It was one of those moments. My son, a would-be engineer, saw it as a triumph of the very spirit of engineers: the can-do, we-cansolve anything guts and genius that could figure out how to keep 33 men alive for two months while forging a plan to hoist them up from half a mile underground in a bullet-shaped device linked to a pulley.
I still don’t know how they did it, but that wasn’t what kept me glued to my computer screen. I couldn’t understand a word they were saying, much less the mechanics.
For me, it was more a religious experience than a scientific one.
At a time when we see the value of human life cheapened every day — when thugs would kidnap a woman aid worker who spent her life (and lost it) trying to help others, when suicide bombers target innocent people, when every day brings news of horrors and threats too awful to contemplate — the world watched and wept as 33 men were pulled to freedom.
That is the world I want to live in, the world I pray my children will live in.
There was much talk about how the new president of Chile had staked his future on this rescue, how his advisers had told him not to promise too much, not to get caught creating expectations he couldn’t meet. Politics. What else is new?
President Sebastian Pinera did it anyway. To quote my old friend Jesse Jackson, he kept hope alive.
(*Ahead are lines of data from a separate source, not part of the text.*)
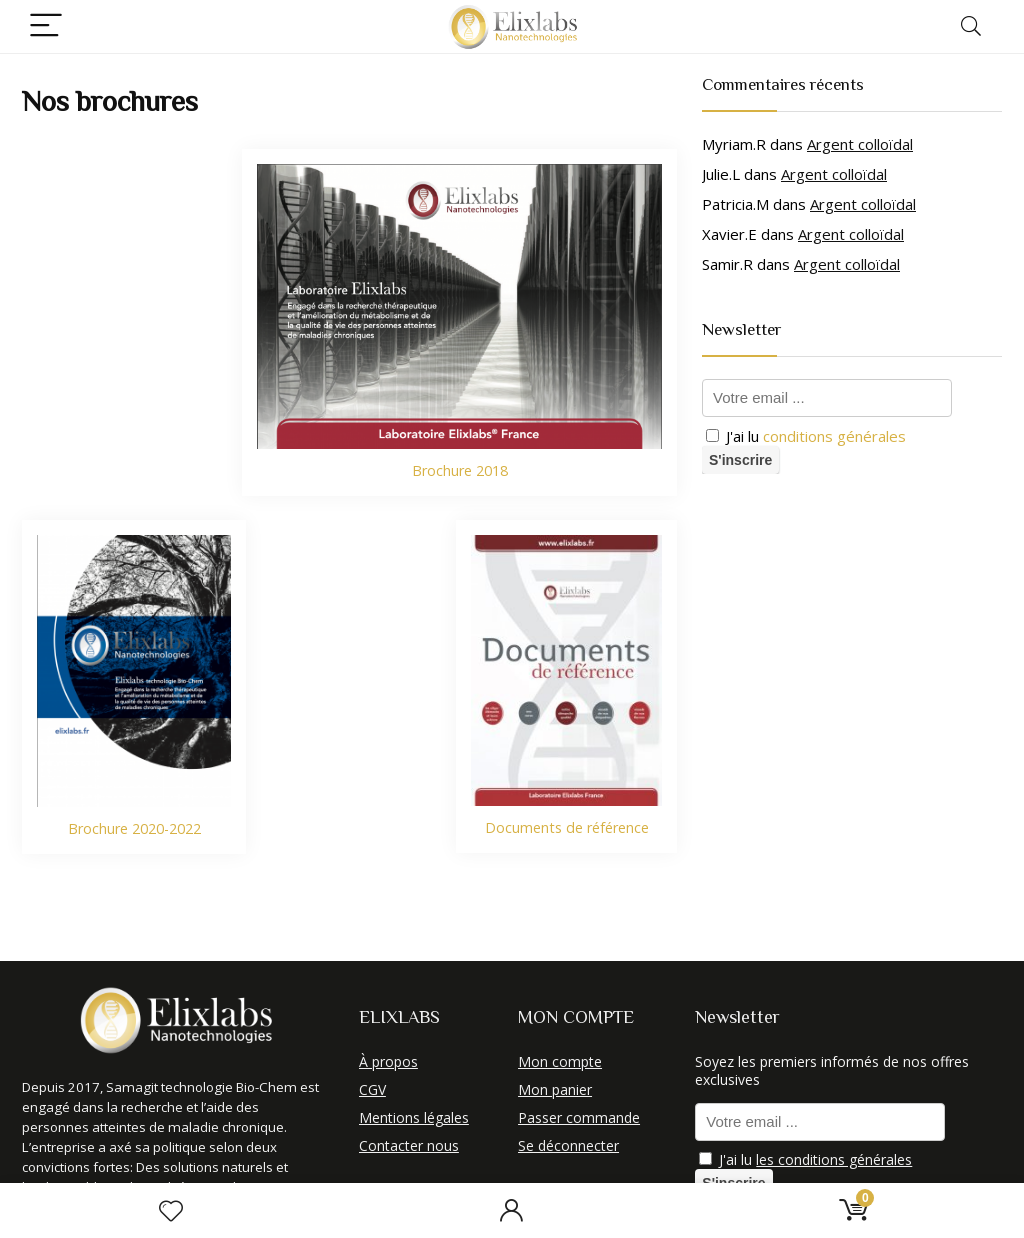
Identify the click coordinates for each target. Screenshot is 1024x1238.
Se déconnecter (568, 1145)
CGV (372, 1089)
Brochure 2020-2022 (134, 828)
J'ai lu (806, 436)
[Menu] (46, 26)
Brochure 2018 (460, 470)
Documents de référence (567, 827)
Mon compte (560, 1061)
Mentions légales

Hope triumphed over politics and budgets and naysayers. Experts from around the world pitched in. Thirty-three lives commanded the best and the brightest. This is what human life is worth.
Thirty-three men thrown together by disaster formed a different kind of social network. No “Lord of the Flies.” No survival of the fittest. No every man for himself.
“No one wants to be first,” someone said of the discussion of the miners about the order of rescue. Last was the position of honor, reserved for the leader.
The men in that mine were not rich or famous; this is a job for those who don’t have better ones. Had they perished, few of us would have stopped to think about it, much less learn their names. We see it every day. If it bleeds, it leads. Terror alert levels. Senseless killings. More at 11.
And then there is a moment when the better angels triumph, when the president of Chile waves the flag of Bolivia as a Bolivian, trapped on his fifth day in the mine, is pulled to freedom while his young wife stands waiting for him at the top.
There are days when I wonder what has become of us. It’s ugly out there, we say to each other. Man’s inhumanity to man. Anniversaries of horror. People made famous for their hate. Kids without hope ending their lives. Sickness and sadness, cruelty and indiff erence.
Hard hats on their hearts, the Chileans sang their national anthem after the last man was rescued. The world let out a collective sigh of relief. The engineering worked.
This is what it means — what it should mean — to be human. In God’s image, at our best. The strength and courage of the 33 are a gift to the world, ours to cherish or discard, ours to hold on to, to remind us that, yes, we are capable of something like this. This is what it means to have a soul.
It was a good week for the world. God bless.